NCPA Executive Update

NCPA Executive Update delivers insights on legislative, regulatory, policy, and industry developments from NCPA CEO B. Douglas Hoey, Pharmacist, MBA, to NCPA members and pharmacy leaders every other Friday.

Latest developments on Medicaid AMP-based FULs | NCPA Executive Update | January 29, 2016

by NCPA | Jan 29, 2016

Still Digging Out After the Storm

Dear Colleague,

Doug Hoey

Deciding to act the day before an actual blizzard hit the East Coast, the Centers for Medicare & Medicaid Services unleashed a blizzard of paper last week: a 658-page final rule on Medicaid Average Manufacturer Price-based Federal Upper Limits. Since Medicaid accounts for about 17% of the average independent's prescription drug business, I'd like to talk to you a bit about what NCPA is doing in this critical area.

First off, our Government Affairs team did a quick analysis, and Jan. 22 we emailed you a Special Alert with some of the positive provisions we saw.

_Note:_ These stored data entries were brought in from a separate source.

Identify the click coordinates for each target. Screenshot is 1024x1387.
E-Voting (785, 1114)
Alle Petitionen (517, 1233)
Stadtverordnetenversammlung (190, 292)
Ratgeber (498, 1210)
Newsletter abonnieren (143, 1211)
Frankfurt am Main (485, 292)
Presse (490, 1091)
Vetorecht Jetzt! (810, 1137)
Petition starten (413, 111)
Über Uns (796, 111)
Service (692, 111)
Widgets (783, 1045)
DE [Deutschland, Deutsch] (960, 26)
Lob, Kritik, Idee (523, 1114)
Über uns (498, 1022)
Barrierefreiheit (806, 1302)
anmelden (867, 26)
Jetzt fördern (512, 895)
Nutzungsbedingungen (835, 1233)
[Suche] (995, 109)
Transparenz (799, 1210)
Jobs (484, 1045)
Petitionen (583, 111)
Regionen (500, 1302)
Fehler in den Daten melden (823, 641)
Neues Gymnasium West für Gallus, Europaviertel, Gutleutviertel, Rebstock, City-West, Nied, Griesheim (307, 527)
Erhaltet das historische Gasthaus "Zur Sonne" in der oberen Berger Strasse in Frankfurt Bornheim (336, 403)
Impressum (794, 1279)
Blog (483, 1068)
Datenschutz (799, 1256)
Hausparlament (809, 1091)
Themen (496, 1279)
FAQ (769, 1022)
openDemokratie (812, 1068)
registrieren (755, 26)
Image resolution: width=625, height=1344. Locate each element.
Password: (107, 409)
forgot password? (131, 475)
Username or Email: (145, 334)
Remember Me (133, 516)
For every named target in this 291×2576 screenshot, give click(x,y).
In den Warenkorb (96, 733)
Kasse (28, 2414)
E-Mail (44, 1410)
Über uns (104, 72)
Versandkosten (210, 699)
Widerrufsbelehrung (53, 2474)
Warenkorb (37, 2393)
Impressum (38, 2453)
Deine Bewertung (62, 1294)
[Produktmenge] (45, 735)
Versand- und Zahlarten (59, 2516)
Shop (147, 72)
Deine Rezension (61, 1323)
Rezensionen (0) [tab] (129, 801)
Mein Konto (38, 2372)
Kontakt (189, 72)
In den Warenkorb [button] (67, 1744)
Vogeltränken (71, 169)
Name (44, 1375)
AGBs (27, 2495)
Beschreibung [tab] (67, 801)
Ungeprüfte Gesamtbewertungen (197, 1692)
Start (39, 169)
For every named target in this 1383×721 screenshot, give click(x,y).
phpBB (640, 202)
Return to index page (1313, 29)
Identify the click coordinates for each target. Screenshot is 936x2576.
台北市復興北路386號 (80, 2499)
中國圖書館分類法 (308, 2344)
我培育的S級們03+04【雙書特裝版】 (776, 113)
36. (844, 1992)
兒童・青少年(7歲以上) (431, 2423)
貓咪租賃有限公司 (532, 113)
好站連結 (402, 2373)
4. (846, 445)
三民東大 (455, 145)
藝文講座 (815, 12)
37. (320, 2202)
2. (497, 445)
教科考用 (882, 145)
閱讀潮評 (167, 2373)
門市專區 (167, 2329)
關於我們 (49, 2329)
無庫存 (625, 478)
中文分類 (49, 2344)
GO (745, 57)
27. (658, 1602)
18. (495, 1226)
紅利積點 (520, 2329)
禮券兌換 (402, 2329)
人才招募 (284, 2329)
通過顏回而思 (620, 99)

The Alert was posted in our blog The Dose with a link to the rule so you can wade through it yourself. We also reminded you of the rule being issued in eNews Jan. 26 and Jan. 28.

Secondly, we are doing a deeper dive into the weeds and will send out our summary of the rule to members soon. In fact, just last night the draft AMP-based FULs based on the final rule were released, and we are analyzing them now. We will submit formal comments to CMS as appropriate within the 60-day deadline.

In addition, we will host a NCPA Members Forum on Wednesday, Feb. 24 at 2 p.m. ET with a CMS official who will review the final rule and discuss what it means for independent community pharmacy. But I also wanted to mention something that caught my eye as we continue to plow through the rule.

"Our proposal to revise the term dispensing fee to professional dispensing fee," said CMS, "is designed to reinforce our position that the dispensing fee should reflect the pharmacist's professional services and costs to dispense the drug product to a Medicaid beneficiary."

CMS indicated that the costs states should consider include those associated with a pharmacist's time in checking the computer system for information about an individual's coverage, performing drug utilization review and preferred drug list activities, measurement or compounding of covered outpatient drugs, filling the container, beneficiary counseling, providing the completed prescription to the Medicaid beneficiary, delivery, specialty packaging and overhead associated with maintaining the facility and equipment necessary to operate the pharmacy.

This is a very positive development, reinforcing our view that a pharmacist's professional services are valuable, necessary, and should be compensated under Medicaid by the individual states. Implementation is something to monitor closely and build on for other government and private payers.

Like the two feet of snow that came down last week, this is heavy stuff. Listening to some of the internal NCPA discussions on this topic barely sounded like English with all of the acronyms and industry jargon. Fortunately, the NCPA team speaks the same language as the policy makers. They understand our points and we believe they took them seriously. NCPA along with NACDS filed a lawsuit several years ago, for example, to block a previous proposed rule because the AMP formula under consideration wouldn't have covered pharmacy acquisition costs.

Medicaid reimbursement rates are important and our recent members survey affirmed that MAC issues (and DIRs) are the membership's top two priorities. This makes them the NCPA staff's top priorities, too. We are working on them and will continue to keep you posted.